The records =
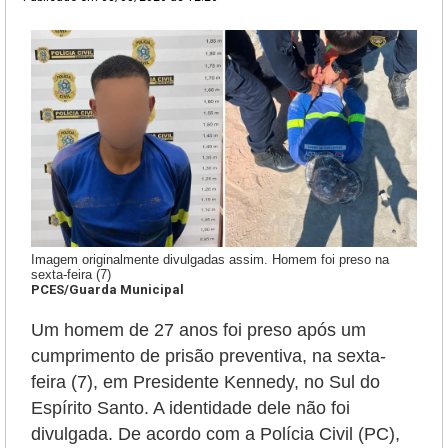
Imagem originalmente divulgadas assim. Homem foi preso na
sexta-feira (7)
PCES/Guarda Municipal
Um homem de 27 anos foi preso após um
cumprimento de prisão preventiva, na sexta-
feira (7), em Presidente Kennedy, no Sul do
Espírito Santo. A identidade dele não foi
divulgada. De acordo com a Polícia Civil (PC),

* * *

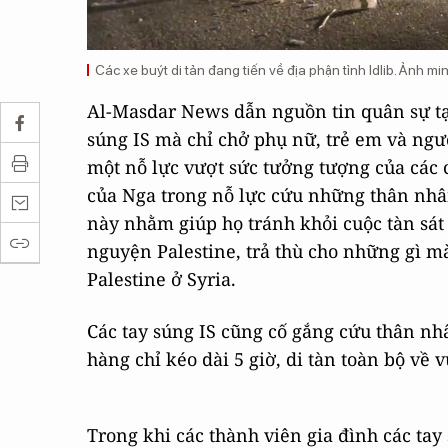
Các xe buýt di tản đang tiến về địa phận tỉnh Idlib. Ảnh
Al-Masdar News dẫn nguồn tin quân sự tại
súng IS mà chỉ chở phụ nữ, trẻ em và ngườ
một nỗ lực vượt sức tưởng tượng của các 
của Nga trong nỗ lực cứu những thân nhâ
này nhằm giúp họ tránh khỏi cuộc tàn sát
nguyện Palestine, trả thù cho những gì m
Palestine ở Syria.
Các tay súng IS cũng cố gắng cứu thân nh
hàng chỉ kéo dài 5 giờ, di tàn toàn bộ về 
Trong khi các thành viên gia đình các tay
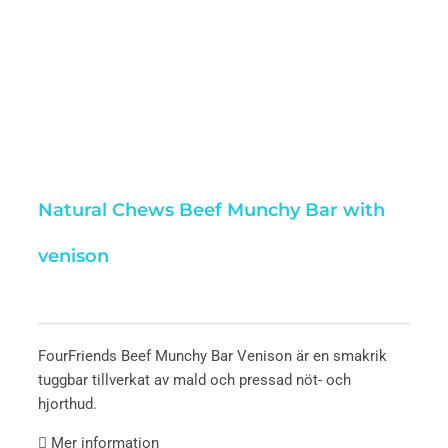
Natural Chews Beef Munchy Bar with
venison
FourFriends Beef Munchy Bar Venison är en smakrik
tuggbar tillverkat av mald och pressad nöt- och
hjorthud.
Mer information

--

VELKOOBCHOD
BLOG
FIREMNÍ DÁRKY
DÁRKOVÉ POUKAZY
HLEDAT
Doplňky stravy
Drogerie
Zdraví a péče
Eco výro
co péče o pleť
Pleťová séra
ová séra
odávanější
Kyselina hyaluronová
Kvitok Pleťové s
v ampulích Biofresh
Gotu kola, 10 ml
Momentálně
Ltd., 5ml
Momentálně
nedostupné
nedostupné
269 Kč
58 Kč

What is being asked = Among the records above, a stretch begins at the line containing "feira (7), em Presidente Kennedy, no Sul do" and ends at the line containing "divulgada. De acordo". Restate that stretch word for word, and nothing else.

Response to the task =
feira (7), em Presidente Kennedy, no Sul do
Espírito Santo. A identidade dele não foi
divulgada. De acordo com a Polícia Civil (PC),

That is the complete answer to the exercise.